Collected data
##############################

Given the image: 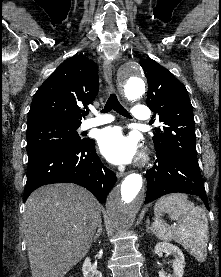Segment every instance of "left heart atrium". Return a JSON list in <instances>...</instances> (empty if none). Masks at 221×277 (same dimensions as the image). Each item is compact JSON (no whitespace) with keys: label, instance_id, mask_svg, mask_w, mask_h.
<instances>
[{"label":"left heart atrium","instance_id":"1","mask_svg":"<svg viewBox=\"0 0 221 277\" xmlns=\"http://www.w3.org/2000/svg\"><path fill=\"white\" fill-rule=\"evenodd\" d=\"M98 145L103 156L111 163L131 162L138 153V141L126 135L120 127H108L99 132Z\"/></svg>","mask_w":221,"mask_h":277}]
</instances>
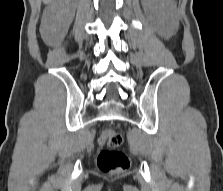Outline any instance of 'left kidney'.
<instances>
[{
	"label": "left kidney",
	"instance_id": "5707ae66",
	"mask_svg": "<svg viewBox=\"0 0 223 191\" xmlns=\"http://www.w3.org/2000/svg\"><path fill=\"white\" fill-rule=\"evenodd\" d=\"M142 5L159 34L168 38L176 32L178 18L172 0H142Z\"/></svg>",
	"mask_w": 223,
	"mask_h": 191
}]
</instances>
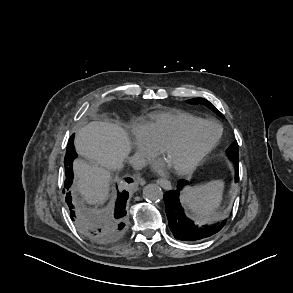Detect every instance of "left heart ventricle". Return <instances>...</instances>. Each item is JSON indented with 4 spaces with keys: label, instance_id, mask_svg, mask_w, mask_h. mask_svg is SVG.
I'll return each instance as SVG.
<instances>
[{
    "label": "left heart ventricle",
    "instance_id": "b2bd125f",
    "mask_svg": "<svg viewBox=\"0 0 293 293\" xmlns=\"http://www.w3.org/2000/svg\"><path fill=\"white\" fill-rule=\"evenodd\" d=\"M217 129L210 125L196 126L187 134L184 142L164 155L172 167L186 164L193 159L216 135Z\"/></svg>",
    "mask_w": 293,
    "mask_h": 293
}]
</instances>
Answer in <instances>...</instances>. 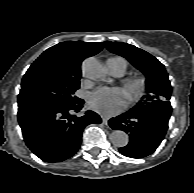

##############################

[Instructions for the task]: Which lines run from the one containing "Detect every instance" to the end of the entries above? Write them out exactly, leaving out every picture.

[Your solution]:
Detect every instance of "left heart ventricle". Return <instances>...</instances>. Each item is JSON indented with 4 spaces with keys: label, instance_id, mask_svg, mask_w, mask_h. mask_svg is SVG.
I'll return each instance as SVG.
<instances>
[{
    "label": "left heart ventricle",
    "instance_id": "b2bd125f",
    "mask_svg": "<svg viewBox=\"0 0 293 293\" xmlns=\"http://www.w3.org/2000/svg\"><path fill=\"white\" fill-rule=\"evenodd\" d=\"M217 129L210 125L196 126L187 134L184 142L164 155L172 167L186 164L193 159L216 135Z\"/></svg>",
    "mask_w": 293,
    "mask_h": 293
}]
</instances>
Answer in <instances>...</instances>. 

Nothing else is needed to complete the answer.